"Dans le cochon tout est bon", dit le dicton, ce que Laurent corrigerait par "tout est beau" en offrant à l’animal adoré et dénigré une série de scènes et portraits en noir et blanc simples et tendres, prise dans des fermes et refuges français qui oeuvrent pour une meilleure considération du suidé et notamment le refuge GROINGROIN. Dans le prolongement de son engagement militant et de son discours antispéciste, Laurent explore un nouveau sujet artistique en marge des sentiers de la savane africaine, des plaines de l’ouest américain et des déserts gelés de l’Arctique.

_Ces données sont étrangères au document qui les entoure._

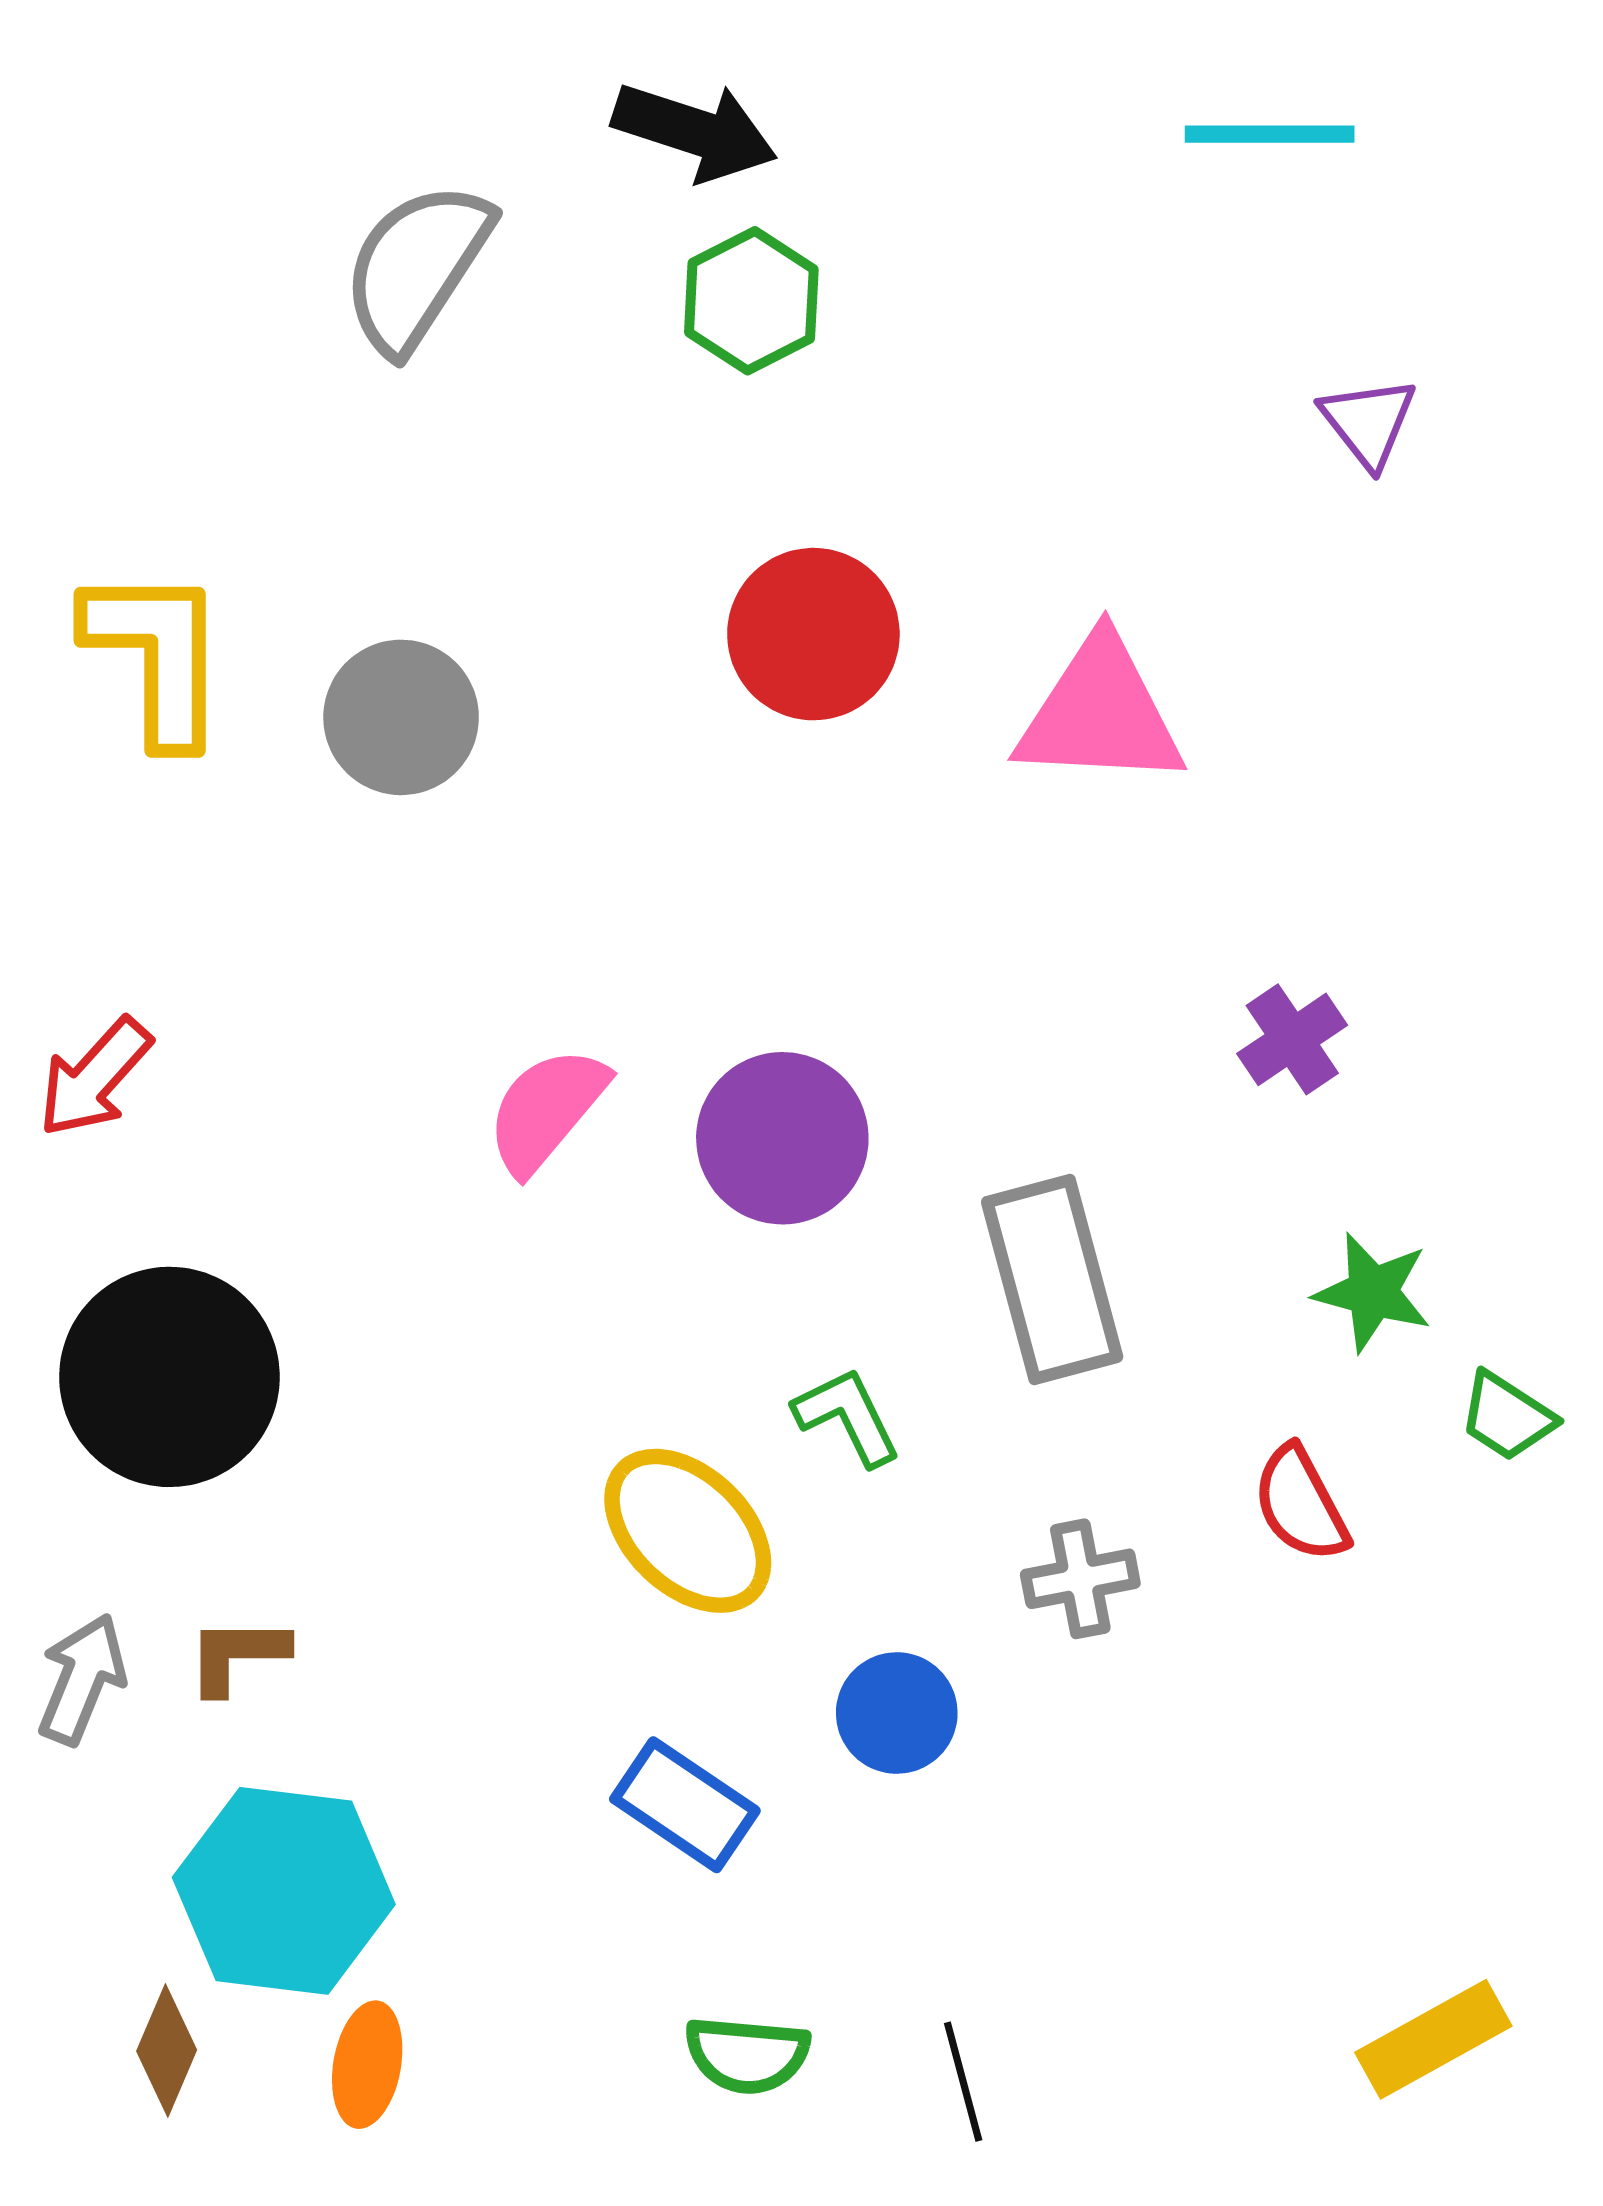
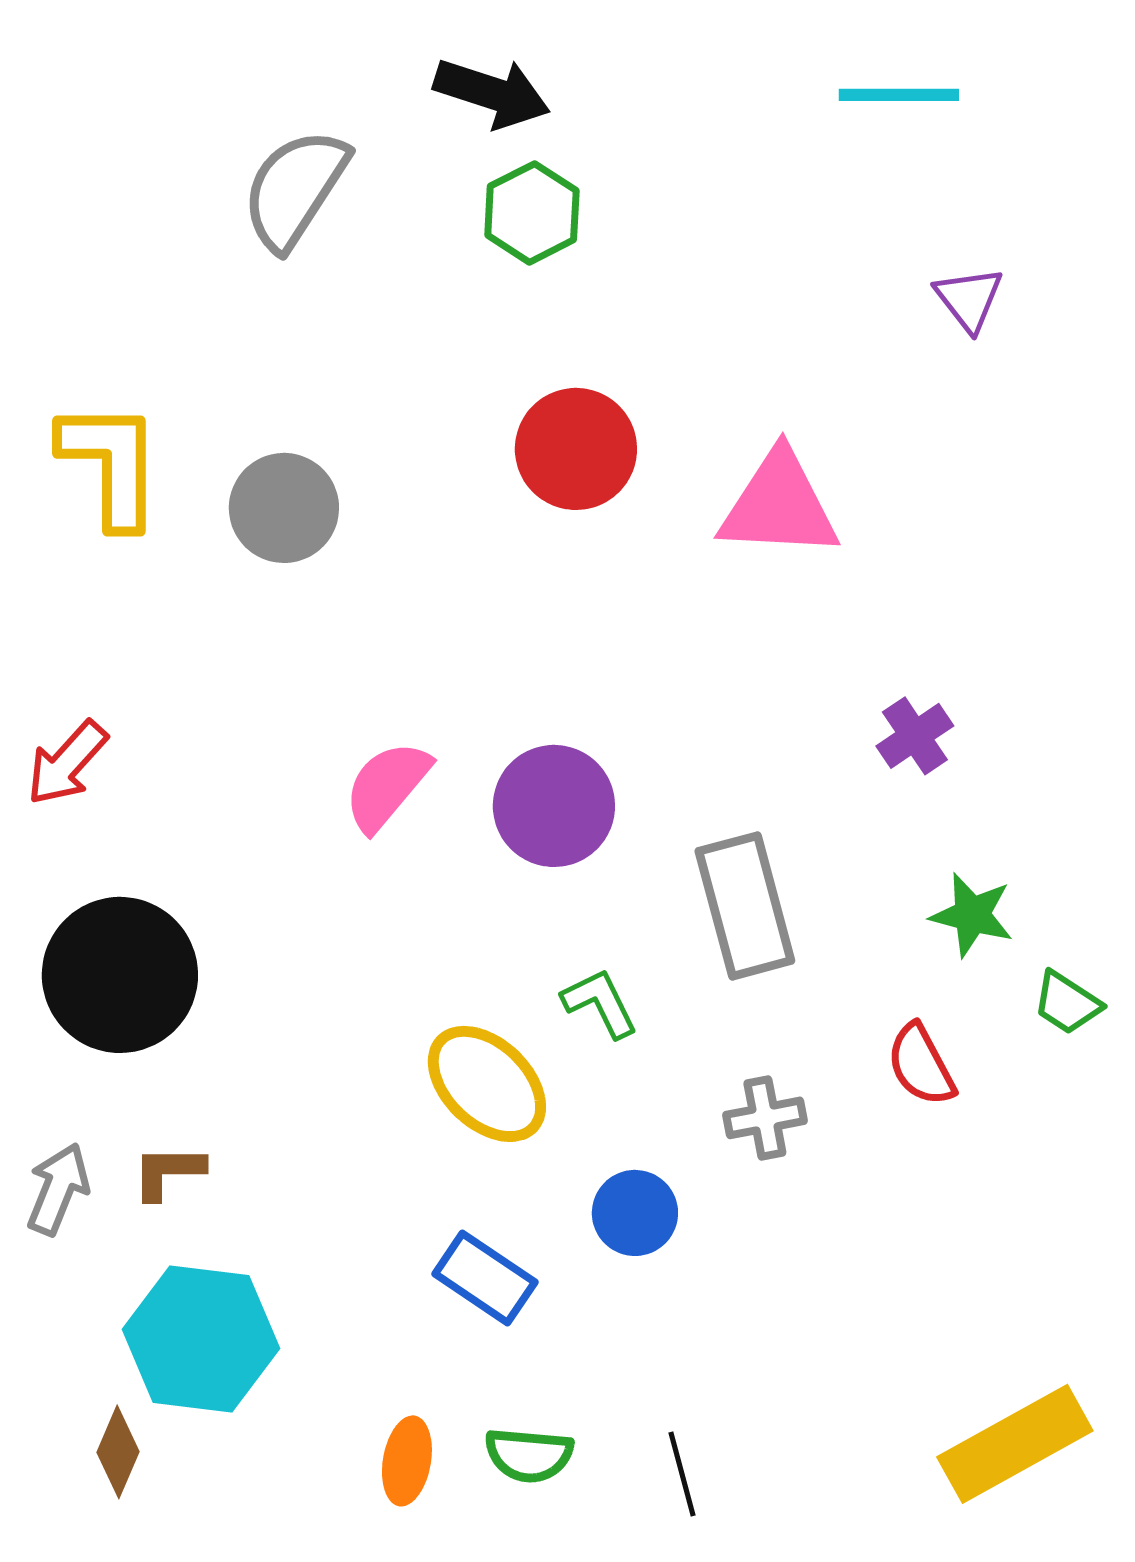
yellow rectangle: (1433, 2039) -> (1015, 1444), size x1.4
orange ellipse: (367, 2065) -> (407, 1461), moved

Hors les murs des élevages industriels, en liberté et en plein air, le bestiaire fermier de Laurent prend de la substance et de la prestance. Cochons, moutons, chèvres, chevaux, vaches, poules, canards, lapins ou encore dindons sont ainsi saisis par le photographe-portraitiste qui aime à révéler l’identité et la personnalité de ses sujets.
Éluder les approches naturalistes au profit d'une approche animaliste où l'individu prime sur l'espèce
Laurent explique : « Ce que je cherche, c’est cet instant furtif où la photographie racontera le caractère de l’animal.

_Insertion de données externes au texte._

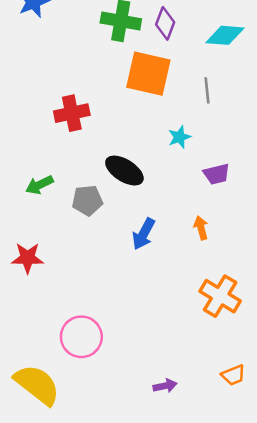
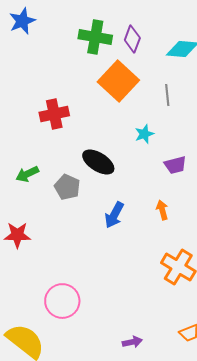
orange square: (148, 74) -> (118, 81), turned 30
gray pentagon: (87, 200) -> (67, 187), turned 30

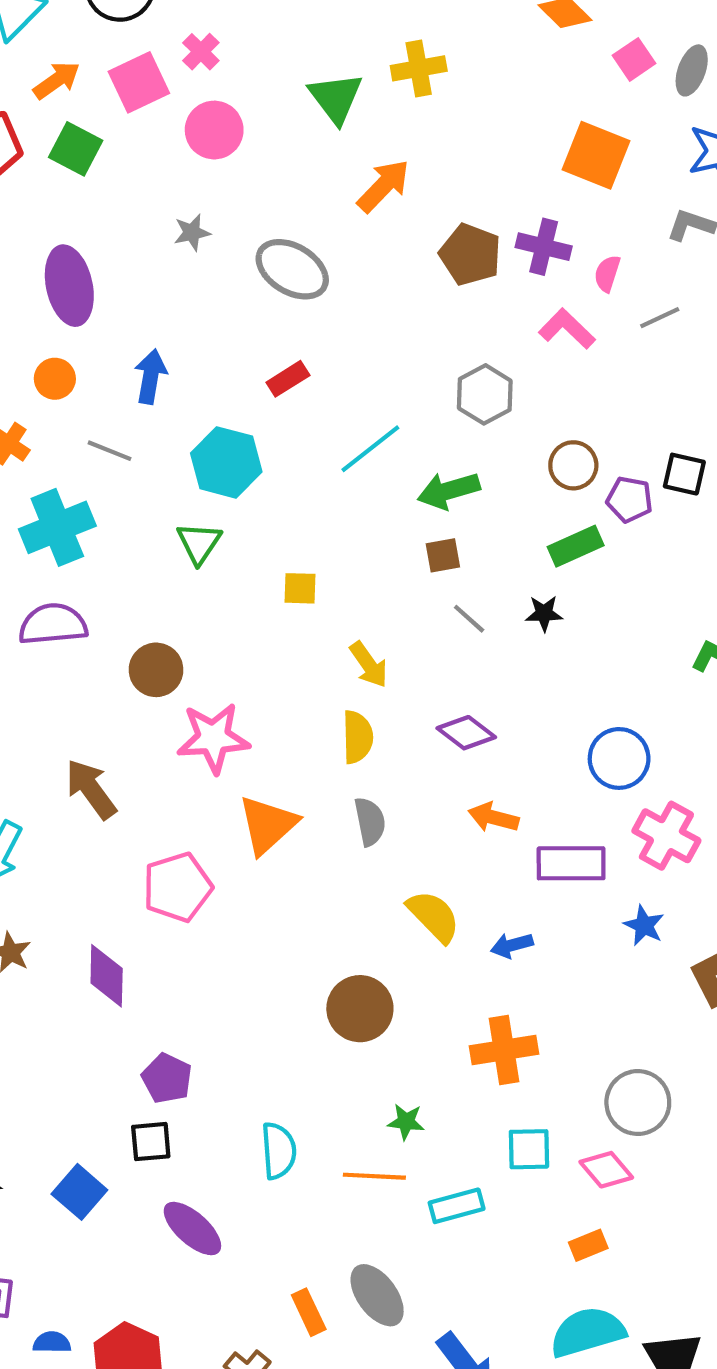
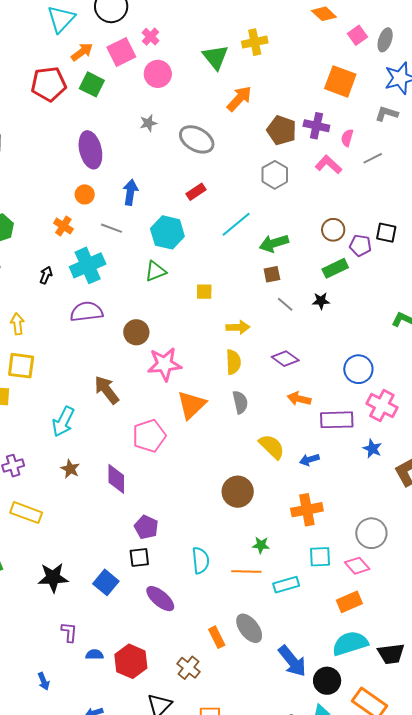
gray hexagon: (485, 394) -> (275, 175), moved
green triangle: (199, 543) -> (155, 271), turned 35
yellow arrow: (369, 665) -> (238, 327), turned -55
orange rectangle: (588, 1245) -> (349, 602), size x1.4

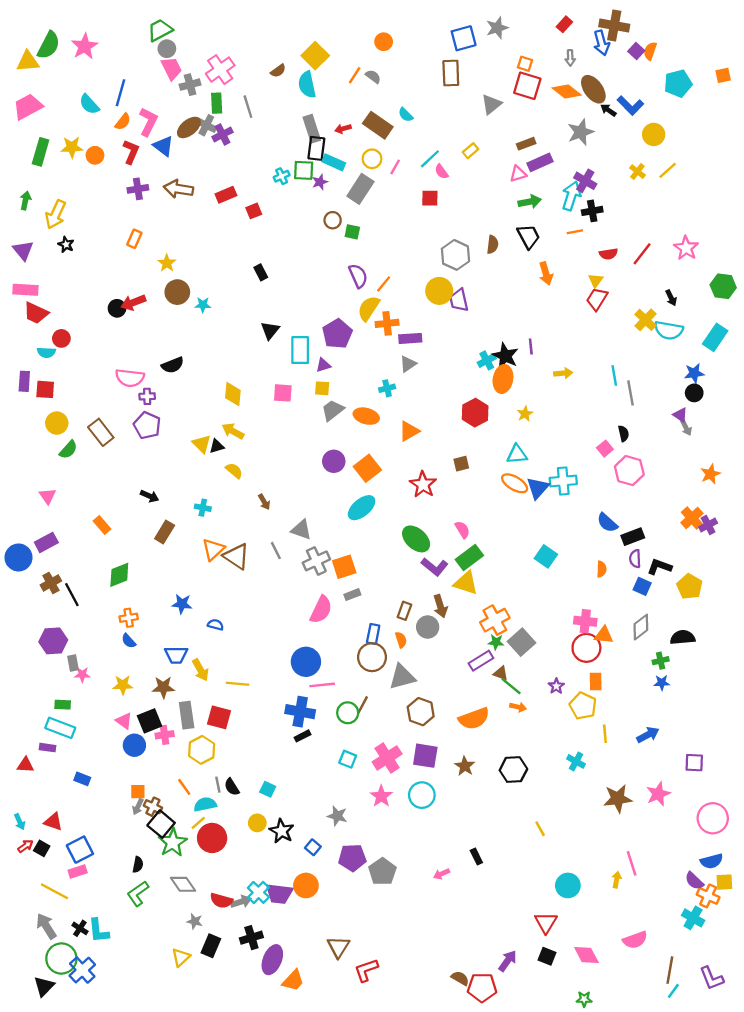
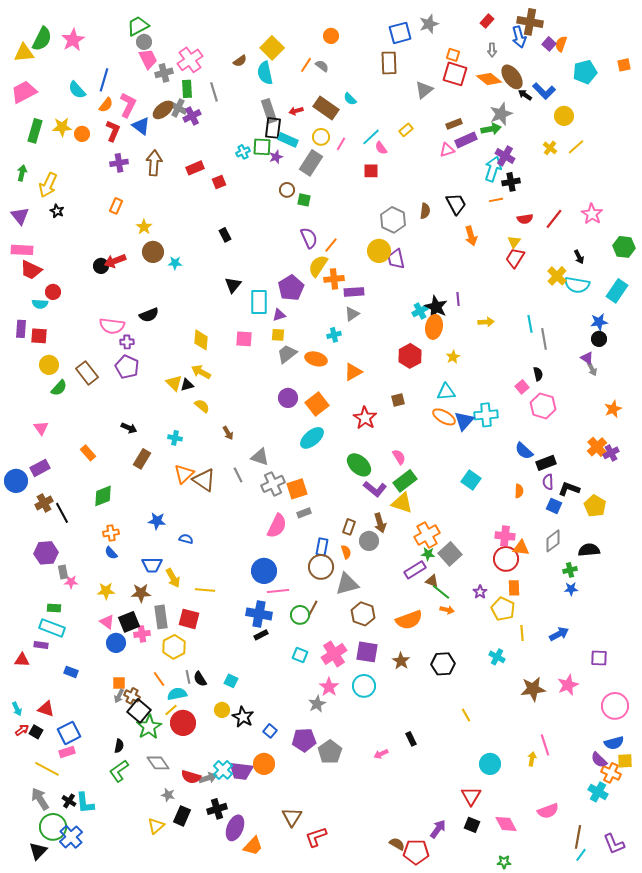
brown arrow: (178, 189) -> (154, 163), turned 85
green arrow: (530, 202) -> (491, 129), moved
gray star: (337, 816) -> (317, 704), moved, turned 30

Comme j’ai tenté de le faire avec la faune sauvage en éludant les approches naturalistes au profit d'une approche animaliste où l'individu prime sur l'espèce, j’ai envie de démontrer qu’il n’existe pas de frontières entre les animaux. Sauvage, domestique, d’élevage ou nuisible, l’animal reste un être sensible, capable d’aimer, de détester, d’avoir peur et de souffrir. Ce sont les hommes qui classent, trient, ordonnent et organisent selon leurs besoins et leurs priorités souvent par souci de praticité, de productivité et de rentabilité.»
Les premières photographies sont présentées en 2018 avec le livre
ANIMALITÉ co-écrit avec la philosophe Audrey Jougla et publié le jour de la Journée mondiale sans viande. Il sera le point de départ d’une collection riche d'une centaine d’images monochromes dont une sélection est présentée ici.
Cette nouvelle série photographique fait écho au lien qui unit animaux d'élevage et animaux sauvages
Quand les premiers croissent, les seconds décroissent. Laurent ajoute que « 100 milliards d’animaux seront "produits" chaque année d’ici 2050 pour répondre à la consommation de viande mondiale qui a déjà doublé entre 1960 et 2020. Une déforestation massive déjà en action est nécessaire car 70% des terres agricoles servent à nourrir l'élevage sans compter les pollutions du sol, de l'eau et de l'air qui lui sont liées. » Ainsi, le sort tragique réservé à la faune sauvage dépend inéluctablement de celle qui alimentera notre assiette. Plus de viande= moins d'espaces et d'écosystèmes préservés.
Ces chiffres qui donnent le vertige donnent surtout envie au photographe de contribuer à faire évoluer nos regards, à dépasser nos seuls plaisirs gustatifs et à changer nos habitudes… alimentaires et vestimentaires bien sûr.